PROBLEM:
At the line containing "Image resolution: width=768", begin retyping, and stop after the last line of the data; add nothing.
((
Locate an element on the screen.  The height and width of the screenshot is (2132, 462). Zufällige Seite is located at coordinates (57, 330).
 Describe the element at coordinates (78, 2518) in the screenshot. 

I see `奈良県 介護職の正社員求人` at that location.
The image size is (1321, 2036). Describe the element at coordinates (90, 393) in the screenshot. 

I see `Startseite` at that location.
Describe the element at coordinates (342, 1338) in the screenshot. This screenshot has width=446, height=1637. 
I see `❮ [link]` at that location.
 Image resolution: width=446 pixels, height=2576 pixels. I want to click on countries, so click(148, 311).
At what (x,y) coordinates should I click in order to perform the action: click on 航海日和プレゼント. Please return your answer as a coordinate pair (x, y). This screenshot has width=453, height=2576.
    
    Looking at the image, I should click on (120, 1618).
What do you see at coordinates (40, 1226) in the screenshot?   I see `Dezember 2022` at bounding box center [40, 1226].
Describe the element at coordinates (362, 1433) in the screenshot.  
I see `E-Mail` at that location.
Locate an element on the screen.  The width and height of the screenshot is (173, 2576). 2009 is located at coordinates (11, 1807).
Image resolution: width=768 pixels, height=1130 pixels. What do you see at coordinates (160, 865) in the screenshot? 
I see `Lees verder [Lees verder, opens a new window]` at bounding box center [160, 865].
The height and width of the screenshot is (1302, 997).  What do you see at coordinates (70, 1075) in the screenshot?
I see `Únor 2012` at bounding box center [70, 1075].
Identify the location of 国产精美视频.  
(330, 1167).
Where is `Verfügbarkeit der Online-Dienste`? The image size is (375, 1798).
))
OUTPUT BELOW:
Image resolution: width=768 pixels, height=1130 pixels. What do you see at coordinates (160, 865) in the screenshot? 
I see `Lees verder [Lees verder, opens a new window]` at bounding box center [160, 865].
The height and width of the screenshot is (1302, 997).  What do you see at coordinates (70, 1075) in the screenshot?
I see `Únor 2012` at bounding box center [70, 1075].
Identify the location of 国产精美视频.  
(330, 1167).
Where is `Verfügbarkeit der Online-Dienste`? The image size is (375, 1798).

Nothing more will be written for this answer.